As far as the quality of sex, it is not all vanilla. Well, I guess it's vanilla according to some people's standards, but he's really kind've a vanilla guy. LOL Ironically, I'm probably the more sexually adventurous of the two. For instance, he has no desire to try oral sex. I would be willing to try if he really wanted to. At any rate, I often put on lingerie. A few nights ago, I lit candles and we had a romantic time in the bathtub. 

I don't think that he would want less sex if he exercised. I DO think that he would feel better about himself if he did exercise. I know I do. If anything, running has improved my sex drive and energy levels. I still have more work to do in that area, but it has not hindered it. He just seems so unfulfilled on so many levels. I want him to "have a life," I guess. I don't find it attractive when he seems so needy and content with doing nothing or feeling sorry for himself. 

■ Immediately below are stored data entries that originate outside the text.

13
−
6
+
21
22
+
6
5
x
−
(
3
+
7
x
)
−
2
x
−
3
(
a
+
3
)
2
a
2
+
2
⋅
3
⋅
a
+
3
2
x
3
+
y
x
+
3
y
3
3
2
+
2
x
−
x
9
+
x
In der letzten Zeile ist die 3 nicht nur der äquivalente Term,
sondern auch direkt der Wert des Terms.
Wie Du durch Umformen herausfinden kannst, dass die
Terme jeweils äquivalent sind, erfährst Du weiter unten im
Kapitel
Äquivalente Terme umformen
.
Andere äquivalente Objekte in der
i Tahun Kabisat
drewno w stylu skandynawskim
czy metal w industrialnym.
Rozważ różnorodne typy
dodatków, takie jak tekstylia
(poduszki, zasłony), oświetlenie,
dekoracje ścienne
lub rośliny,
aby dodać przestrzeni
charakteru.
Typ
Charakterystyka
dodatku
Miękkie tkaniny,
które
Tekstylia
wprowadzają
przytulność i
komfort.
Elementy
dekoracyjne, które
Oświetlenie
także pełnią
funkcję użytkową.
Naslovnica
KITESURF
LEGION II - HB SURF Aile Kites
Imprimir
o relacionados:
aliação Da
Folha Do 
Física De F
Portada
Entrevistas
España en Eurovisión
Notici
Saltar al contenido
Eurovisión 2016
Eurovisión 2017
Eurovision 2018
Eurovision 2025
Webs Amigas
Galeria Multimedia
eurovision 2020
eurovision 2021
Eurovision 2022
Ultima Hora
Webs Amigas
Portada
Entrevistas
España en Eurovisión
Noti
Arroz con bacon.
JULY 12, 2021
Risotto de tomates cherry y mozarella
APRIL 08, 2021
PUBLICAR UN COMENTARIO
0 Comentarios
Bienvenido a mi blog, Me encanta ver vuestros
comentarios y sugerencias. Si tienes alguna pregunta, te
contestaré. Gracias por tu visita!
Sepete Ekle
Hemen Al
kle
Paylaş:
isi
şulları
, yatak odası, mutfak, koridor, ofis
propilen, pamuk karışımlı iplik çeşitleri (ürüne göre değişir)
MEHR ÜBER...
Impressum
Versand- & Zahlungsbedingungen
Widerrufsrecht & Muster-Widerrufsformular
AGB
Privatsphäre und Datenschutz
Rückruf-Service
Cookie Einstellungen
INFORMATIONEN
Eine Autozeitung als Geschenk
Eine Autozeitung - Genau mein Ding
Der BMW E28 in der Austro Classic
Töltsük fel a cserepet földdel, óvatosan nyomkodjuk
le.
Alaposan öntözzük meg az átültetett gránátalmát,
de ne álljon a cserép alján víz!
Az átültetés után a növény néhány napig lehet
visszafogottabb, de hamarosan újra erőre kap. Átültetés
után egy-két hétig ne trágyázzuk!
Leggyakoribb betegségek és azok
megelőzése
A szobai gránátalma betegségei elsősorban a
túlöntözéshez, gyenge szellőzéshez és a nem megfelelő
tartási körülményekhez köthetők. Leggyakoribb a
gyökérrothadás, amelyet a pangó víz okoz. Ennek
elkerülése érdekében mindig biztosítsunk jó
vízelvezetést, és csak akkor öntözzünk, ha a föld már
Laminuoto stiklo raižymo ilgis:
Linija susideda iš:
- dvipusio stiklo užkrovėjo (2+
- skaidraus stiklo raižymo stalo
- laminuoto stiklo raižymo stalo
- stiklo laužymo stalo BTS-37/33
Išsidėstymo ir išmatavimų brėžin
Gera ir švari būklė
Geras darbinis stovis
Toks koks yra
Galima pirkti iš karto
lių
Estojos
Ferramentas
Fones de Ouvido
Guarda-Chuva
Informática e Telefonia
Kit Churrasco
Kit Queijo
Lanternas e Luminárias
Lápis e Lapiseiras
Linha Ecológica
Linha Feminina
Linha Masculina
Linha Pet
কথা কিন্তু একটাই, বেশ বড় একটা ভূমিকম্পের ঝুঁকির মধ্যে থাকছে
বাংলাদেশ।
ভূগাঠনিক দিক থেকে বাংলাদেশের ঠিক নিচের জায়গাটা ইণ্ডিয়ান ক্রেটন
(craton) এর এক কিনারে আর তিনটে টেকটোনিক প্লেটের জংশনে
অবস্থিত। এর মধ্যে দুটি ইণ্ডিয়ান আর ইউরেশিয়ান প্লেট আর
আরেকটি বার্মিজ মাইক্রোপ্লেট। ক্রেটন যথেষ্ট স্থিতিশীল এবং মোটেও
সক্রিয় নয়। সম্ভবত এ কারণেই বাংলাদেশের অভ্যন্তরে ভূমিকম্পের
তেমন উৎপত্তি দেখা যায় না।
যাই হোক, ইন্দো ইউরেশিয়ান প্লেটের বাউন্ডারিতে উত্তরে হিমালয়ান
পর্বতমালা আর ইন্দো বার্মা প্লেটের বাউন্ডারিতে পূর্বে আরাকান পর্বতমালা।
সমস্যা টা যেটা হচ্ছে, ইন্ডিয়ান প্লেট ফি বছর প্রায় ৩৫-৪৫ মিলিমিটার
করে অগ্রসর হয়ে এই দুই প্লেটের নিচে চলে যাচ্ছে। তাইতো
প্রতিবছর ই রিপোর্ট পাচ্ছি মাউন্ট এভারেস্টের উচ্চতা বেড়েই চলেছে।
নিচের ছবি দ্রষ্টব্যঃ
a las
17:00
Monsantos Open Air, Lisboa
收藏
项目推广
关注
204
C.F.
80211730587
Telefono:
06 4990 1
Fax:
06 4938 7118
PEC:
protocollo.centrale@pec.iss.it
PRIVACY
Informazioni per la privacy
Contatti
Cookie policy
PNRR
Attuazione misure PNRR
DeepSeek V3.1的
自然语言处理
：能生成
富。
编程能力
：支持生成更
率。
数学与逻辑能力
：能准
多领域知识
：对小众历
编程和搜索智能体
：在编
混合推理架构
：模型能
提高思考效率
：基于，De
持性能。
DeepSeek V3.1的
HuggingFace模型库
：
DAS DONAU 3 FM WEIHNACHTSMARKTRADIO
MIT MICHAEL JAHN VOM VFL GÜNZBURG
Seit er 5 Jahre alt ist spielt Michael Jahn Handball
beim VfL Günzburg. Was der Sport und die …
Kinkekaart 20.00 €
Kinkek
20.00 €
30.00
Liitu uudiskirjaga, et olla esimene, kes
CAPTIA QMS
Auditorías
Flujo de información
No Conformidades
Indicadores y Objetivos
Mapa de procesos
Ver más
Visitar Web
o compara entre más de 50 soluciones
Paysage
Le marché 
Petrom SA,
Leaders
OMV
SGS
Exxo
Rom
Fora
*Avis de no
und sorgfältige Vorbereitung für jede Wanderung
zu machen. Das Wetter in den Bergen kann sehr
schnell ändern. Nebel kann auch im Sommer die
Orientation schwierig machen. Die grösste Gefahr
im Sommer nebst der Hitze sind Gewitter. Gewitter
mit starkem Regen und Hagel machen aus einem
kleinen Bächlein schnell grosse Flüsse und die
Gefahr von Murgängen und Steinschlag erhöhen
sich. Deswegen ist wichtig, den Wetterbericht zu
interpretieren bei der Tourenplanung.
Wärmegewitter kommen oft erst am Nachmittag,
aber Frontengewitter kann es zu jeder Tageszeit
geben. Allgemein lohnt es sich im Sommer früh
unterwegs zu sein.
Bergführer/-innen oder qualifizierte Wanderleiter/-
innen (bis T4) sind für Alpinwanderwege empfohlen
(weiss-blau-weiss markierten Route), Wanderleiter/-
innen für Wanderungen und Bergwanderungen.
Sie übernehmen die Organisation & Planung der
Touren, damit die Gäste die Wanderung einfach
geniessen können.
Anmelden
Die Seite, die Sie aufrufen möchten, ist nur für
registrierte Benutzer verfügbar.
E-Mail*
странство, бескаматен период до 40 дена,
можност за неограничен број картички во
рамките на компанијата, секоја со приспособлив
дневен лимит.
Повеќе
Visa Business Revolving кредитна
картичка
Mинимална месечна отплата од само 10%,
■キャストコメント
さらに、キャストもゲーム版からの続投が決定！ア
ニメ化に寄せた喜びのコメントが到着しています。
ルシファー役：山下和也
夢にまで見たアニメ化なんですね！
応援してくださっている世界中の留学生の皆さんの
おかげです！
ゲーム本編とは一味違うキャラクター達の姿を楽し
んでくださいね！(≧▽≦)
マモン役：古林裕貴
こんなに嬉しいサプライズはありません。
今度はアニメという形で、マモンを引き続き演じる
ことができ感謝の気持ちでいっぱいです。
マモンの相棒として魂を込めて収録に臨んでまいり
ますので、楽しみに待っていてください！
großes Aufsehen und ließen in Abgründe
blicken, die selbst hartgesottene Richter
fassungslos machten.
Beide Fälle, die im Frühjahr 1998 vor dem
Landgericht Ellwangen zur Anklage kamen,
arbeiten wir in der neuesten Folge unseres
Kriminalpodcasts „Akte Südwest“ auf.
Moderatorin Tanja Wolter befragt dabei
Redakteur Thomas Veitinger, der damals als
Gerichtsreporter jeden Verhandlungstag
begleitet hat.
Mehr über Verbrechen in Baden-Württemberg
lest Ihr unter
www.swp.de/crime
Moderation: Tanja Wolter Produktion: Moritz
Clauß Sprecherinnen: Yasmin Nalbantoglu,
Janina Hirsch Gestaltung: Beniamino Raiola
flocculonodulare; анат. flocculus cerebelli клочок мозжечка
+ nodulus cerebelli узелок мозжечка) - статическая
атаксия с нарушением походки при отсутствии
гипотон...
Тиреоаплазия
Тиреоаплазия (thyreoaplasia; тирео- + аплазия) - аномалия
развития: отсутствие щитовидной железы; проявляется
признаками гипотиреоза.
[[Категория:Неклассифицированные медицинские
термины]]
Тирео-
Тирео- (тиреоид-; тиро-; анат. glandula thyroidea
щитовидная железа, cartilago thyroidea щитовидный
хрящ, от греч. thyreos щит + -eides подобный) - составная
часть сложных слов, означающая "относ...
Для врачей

A part of me feels a little angry and resentful because I feel that I HAVE been working on our sex life. And what has he done in return for me? I don't feel like he's really done anything. Instead, he does things that I don't like, and that make it harder for me to feel sexual toward him. He's a wonderful father and a good man. I know we can make it through this. I've hopped on the wagon of self-improvement (and self-improvement in my mind equals marriage improvement). It's his turn now.


----------



## Jeapordy (Aug 12, 2012)

He probably isn't very good at telling you how he feels. He thinks that all of the sexual attention towards you is his way of telling you how much he loves you. He doesn't do that with anyone else. So why does he do this with you?
Maybe this is his love language? I'm not saying it is right. You obviously don't like it. But think of the alternatives. He could be making sexual advances towards other women, or he could be masturbating to porn constantly. I presume he isn't doing either of these things because he finds you beautiful and sexy and he wants to save his sexual energy for you. He thinks if he keeps pushing harder, than you will see how much he loves you and you will give in. 
If you don't find him sexy, you need to make him see that. Buy MMSL and ask him to read it.


----------



## MEM2020 (Aug 23, 2009)

Mt4,
My W and I have had a couple conversations about "average" during our marriage. I have a short answer to any wife comments about how "I" am lucky because what "I" get is more than average. 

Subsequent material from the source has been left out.